Eric Hughes writes:
It has also been examined by four cryptologists (professional and/or credentialed) not involved in its development, and it was ridiculed by none of them.
I hear the sounds of autonecrothaphty (digging one's own grave). Was it recommended by any of them, and did any of the test it?
It's true I'm going out on a limb here, but the potential benefit to the world is a new cryptosystem of some value (a deliberately modest claim). And one that was not designed by NSA complete with trapdoors. Anything new always meets with resistance. The description was run by the cryptanalysts for their comment. The consensus was that the method was probably strong, or at least not obviously weak, but that they had insufficient information to judge properly. You may disagree. You may not like the proposed method, but the real question is whether it works. In-house testing has been as rigorous as we can make it, but any outside cryptanalyst is welcome to take a shot at it.

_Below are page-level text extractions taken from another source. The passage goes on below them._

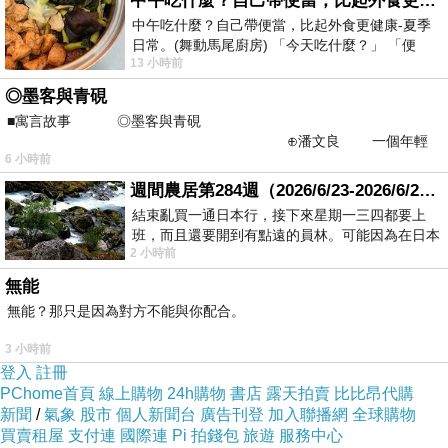
中午吃什麼？自己帶便當，比起外食更健康-夏季日常。(舞動馬尾廚房)
變得愈來愈好.
中午吃什麼？自己帶便當，比起外食更健康-夏季
六月份去江蘇能仁寺參加佛像開光典禮, 認識了
日常。(舞動馬尾廚房) 「今天吃什麼？」 「便
13 小時前
善良的霞姐和她的家人, 霞姐非常爽朗好客, 不拘
當？麵？還是炒飯？」 每天都在選擇
◎墨客與青硯
小節, 相貌慈悲從容, 處事乾脆利落. 雖然我從未
■寓言故事 ◎墨客與青硯
學過看相, 但在社會上也接觸過不少人, 所以多少
⊕潘文良 一個年輕
會有自己的眼光. 我跟霞姐, 可以說是一見如故.
6 小時前
的墨客，在京城的古玩肆裡
霞姐全家都是善良的人, 也是有福之人. 跟他們相
週間農居第284週（2026/6/23-2026/6/24) 夏至 金黃稻浪洋溢豐收喜悅
處了短短幾天, 已經像一家人一樣, 對我照顧有加,
結束亂買一通日本行，接下來星期一三四都要上
班，而且還要開到有點遠的員林。可能因為在日本
真誠以待. 想必是前生善緣, 今生再續. 霞姐全家
2 小時前
花不少錢，星期一出門上班時，心裡沒有一
都是信佛的人, 供養佛堂, 捐建佛廟, 諸惡不作, 眾
無能
善奉行, 是踏實的大善人. 霞姐的家族, 正好說明
無能？那只是因為對方不能與你配合。
了: 積善之家必有餘慶.
3 小時前
我也是六月份認識曙正法師的, 雖然只有短短幾
登入
註冊
PChome首頁
線上購物
24h購物
書店
露天拍賣
比比昂代購
個月, 從朋友聽來的, 從自己感受的, 法師是能文
新聞
/
氣象
股市
個人新聞台
廣告刊登
加入聯播網
全球購物
能武, 慈悲智慧融一身, 心好相好, 是做大事成大
買賣租屋
支付連
國際連
Pi 拍錢包
旅遊
服務中心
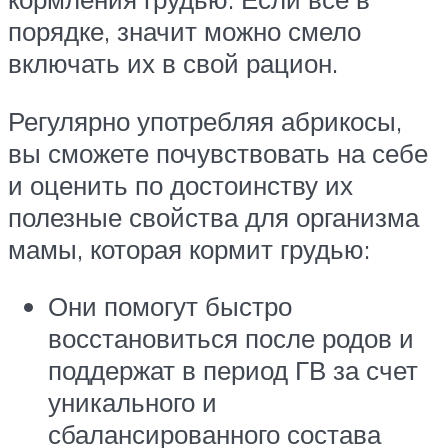
порядке, значит можно смело
включать их в свой рацион.
Регулярно употребляя абрикосы,
вы сможете почувствовать на себе
и оценить по достоинству их
полезные свойства для организма
мамы, которая кормит грудью:
Они помогут быстро
восстановиться после родов и
поддержат в период ГВ за счет
уникального и
сбалансированного состава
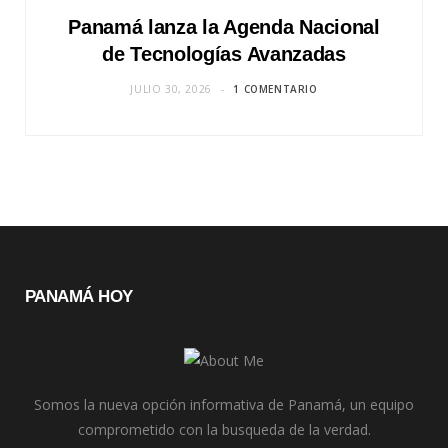
Panamá lanza la Agenda Nacional
de Tecnologías Avanzadas
JULIO 30, 2026
1 COMENTARIO
PANAMÁ HOY
Somos la nueva opción informativa de Panamá, un equipo
comprometido con la busqueda de la verdad.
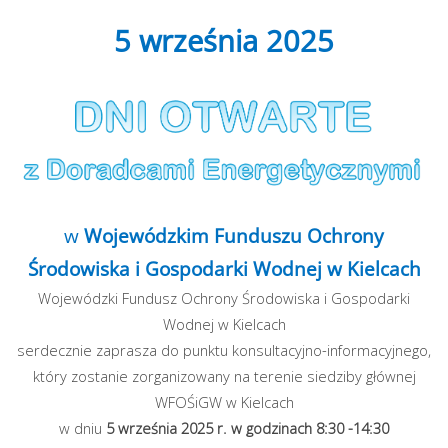
5 września 2025
w
Wojewódzkim Funduszu Ochrony
Środowiska i Gospodarki Wodnej w Kielcach
Wojewódzki Fundusz Ochrony Środowiska i Gospodarki
Wodnej w Kielcach
serdecznie zaprasza do punktu konsultacyjno-informacyjnego,
który zostanie zorganizowany na terenie siedziby głównej
WFOŚiGW w Kielcach
w dniu
5 września
2025 r. w godzinach 8:30 -14:30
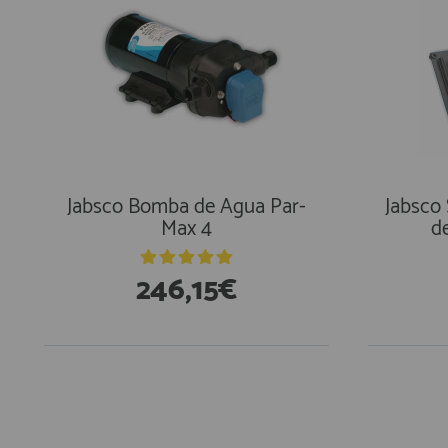
Jabsco Bomba de Agua Par-
Jabsco
Max 4
d
246,15€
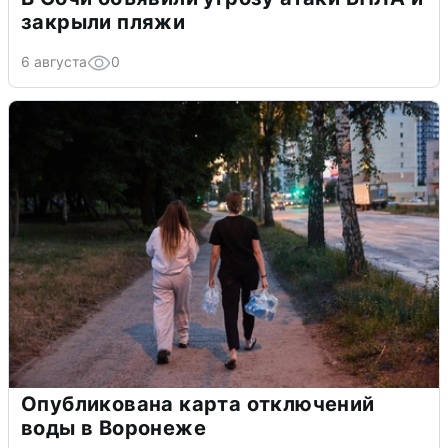
закрыли пляжи
6 августа
0
Опубликована карта отключений
воды в Воронеже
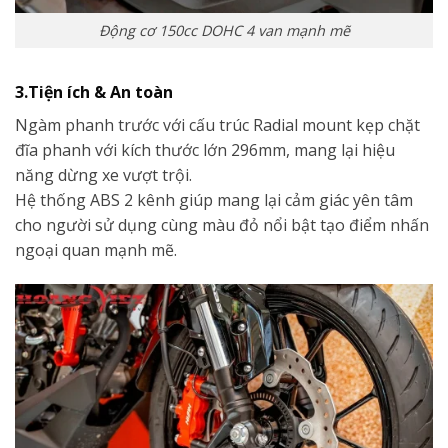
Động cơ 150cc DOHC 4 van mạnh mẽ
3.Tiện ích & An toàn
Ngàm phanh trước với cấu trúc Radial mount kẹp chặt
đĩa phanh với kích thước lớn 296mm, mang lại hiệu
năng dừng xe vượt trội.
Hệ thống ABS 2 kênh giúp mang lại cảm giác yên tâm
cho người sử dụng cùng màu đỏ nổi bật tạo điểm nhấn
ngoại quan mạnh mẽ.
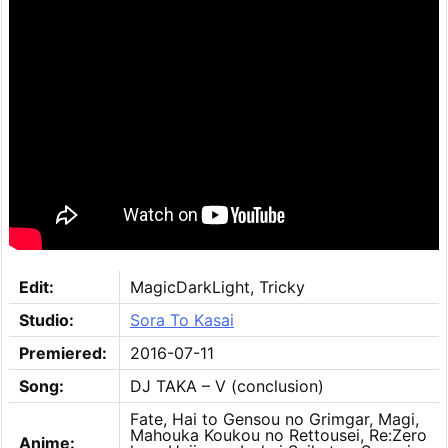
Edit:
MagicDarkLight, Tricky
Studio:
Sora To Kasai
Premiered:
2016-07-11
Song:
DJ TAKA – V (conclusion)
Fate, Hai to Gensou no Grimgar, Magi,
Mahouka Koukou no Rettousei, Re:Zero
Anime:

The first task of a cryptanalyst is to discover what method of encryption was used.
Usually not. This often comes as collateral information related to the intercept. In the case of a PC seizure, having a manual lying around and an executable on the disk usually qualifies.

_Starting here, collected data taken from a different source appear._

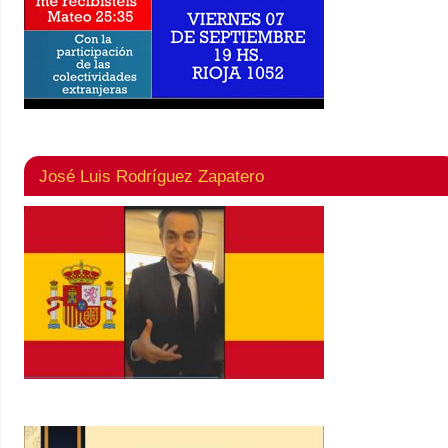
José Luis Rodríguez Zapatero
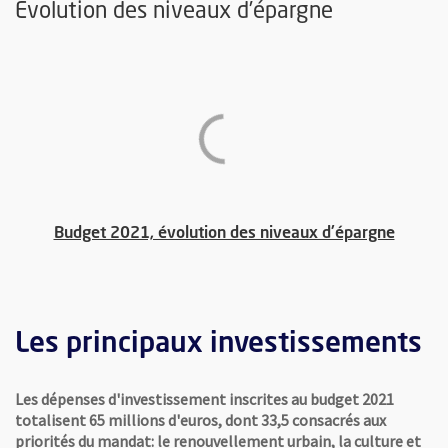
Evolution des niveaux d’épargne
, Ouvre
Budget 2021, évolution des niveaux d'épargne
Les principaux investissements
Les dépenses d'investissement inscrites au budget 2021
totalisent 65 millions d'euros, dont 33,5 consacrés aux
priorités du mandat: le renouvellement urbain, la culture et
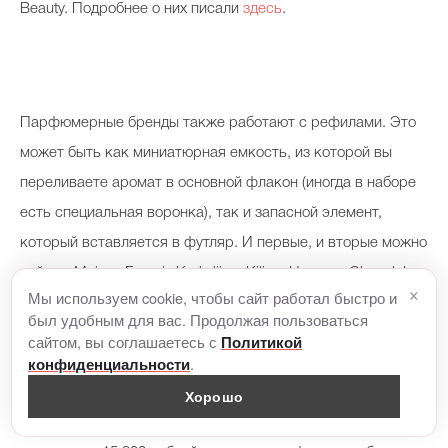
Beauty. Подробнее о них писали
здесь
.
Парфюмерные бренды также работают с рефилами. Это
может быть как миниатюрная емкость, из которой вы
переливаете аромат в основной флакон (иногда в наборе
есть специальная воронка), так и запасной элемент,
который вставляется в футляр. И первые, и вторые можно
найти у Maison Francis Kurkdjian, Kilian, Hermes, Chanel, Le
×
Мы используем cookie, чтобы сайт работал быстро и
Labo, Escentric Molecules, Floraiku и у многих других
был удобным для вас. Продолжая пользоваться
брендов. Покупка рефила здесь решает несколько задач:
сайтом, вы соглашаетесь с
Политикой
.
конфиденциальности
существенная экономия и возможность взять аромат в
Хорошо
путешествие. Для сравнения, стоимость рефила объемом
60 мл парфюмерной воды Cricket song от Floraiku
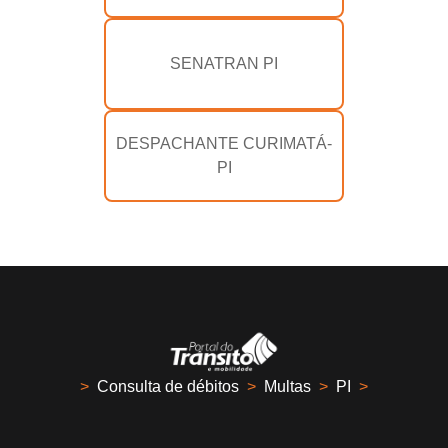
SENATRAN PI
DESPACHANTE CURIMATÁ-
PI
>
Consulta de débitos
>
Multas
>
PI
>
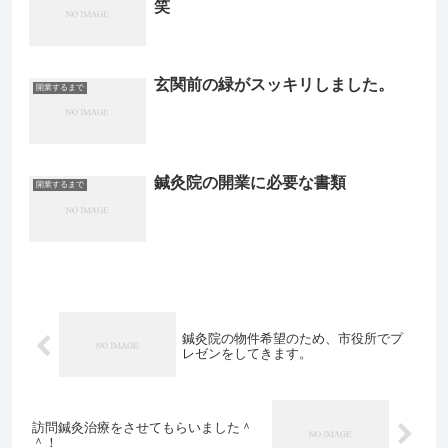
笑
玄関前の緑がスッキリしました。
開業するまで
鍼灸院の開業に必要な書類
開業するまで
鍼灸院の物件希望のため、市役所でプ
レゼンをしてきます。
訪問鍼灸治療をさせてもらいました＾
＾！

Yes, a cryptanalyst looks around for other evidence as to which cryptosystem was used before the hard work of analysing ciphertext. As you say, it may be a manual or an exmcttable. The encipherer himself may reveal it. But in any case, identifying the encryption method *is* the first step in cryptanalysis.
The description was run by the cryptanalysts for their comment.
I've never seen any names, nor any statements of their analysis. As far as I'm concerned this stands as hearsay.
The consensus was that the method was probably strong, or at least not obviously weak, but that they had insufficient information to judge properly.
Insufficient information?? And this is all you have for review? Did they even see code, or just an English description of it? Look, if saying they didn't laugh at it is digging your own grave, saying they didn't even look at the full algorithm is acting as your own firing squad.
In-house testing has been as rigorous as we can make it, but any outside cryptanalyst is welcome to take a shot at it.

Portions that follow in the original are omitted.